Skip to content

ukbREST on sample data

meliao edited this page Sep 12, 2019 · 41 revisions

Table of Contents

These instructions are intended to walk you though the loading of sample data into the database and make some queries. Here we show how to do it using both approaches: either if you installed the ukbREST Docker image or if you are running the ukbREST code natively.

You need to clone/download this repository.

Run PostgreSQL using Docker

If you followed the installation instructions, you already have Docker, the PostgreSQL docker image, and the ukbREST code or docker image as well.

If you didn't run PostgreSQL, you can run a test instance using Docker with this command (from the root of the repository folder):

$ bash utils/scripts/run_postgresql.sh

When you stop it (Ctrl-C) all data will be wiped out. This is fine since this is just a test.
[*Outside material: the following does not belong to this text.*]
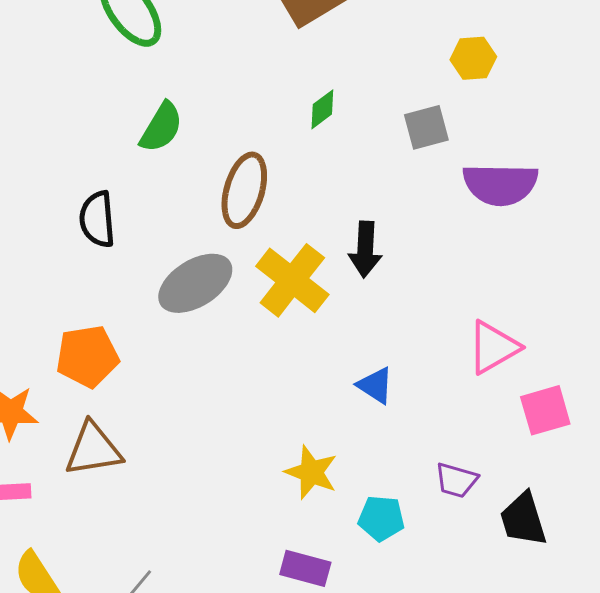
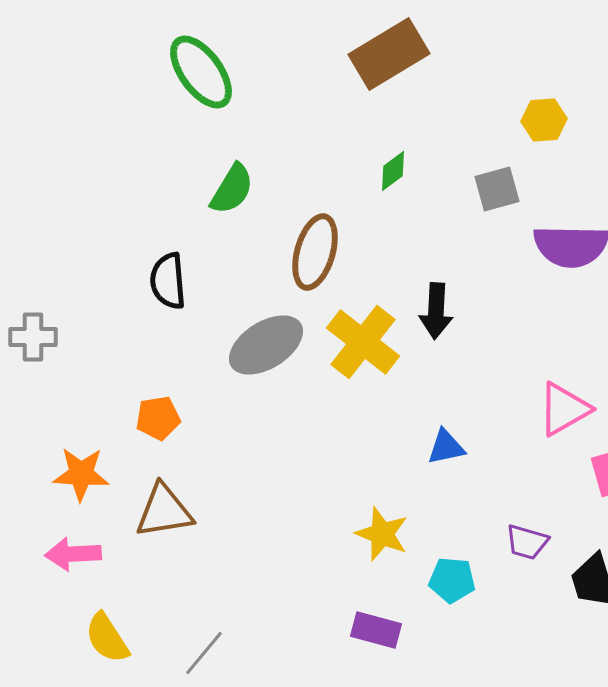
orange pentagon: (87, 356) -> (158, 418), size x0.7
blue triangle: (375, 385) -> (446, 447), turned -45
Load sample CSV data into PostgreSQL

Here we use sample data in tests/data/pheno2sql/example14/ to load it into our PostgreSQL database.

Using Python scripts

First of all, we'll load the data using the Python scripts directly. Inside a terminal you should move to the repository folder and run:

$ export PYTHONPATH=.
$ conda activate ukbrest
$ python ukbrest/load_data.py \
  --pheno-dir tests/data/pheno2sql/example14/ \
  --db-uri postgresql://test:test@localhost:5432/ukb \
  --bgen-sample-file tests/data/pheno2sql/example14/impv2.sample
[...]
2018-07-18 10:28:43,772 - ukbrest - INFO - Loading finished!

Now the sample data in tests/data/pheno2sql/example14/ (.csv and .html files) was loaded into the PostgreSQL database. We explain the schema of this database below.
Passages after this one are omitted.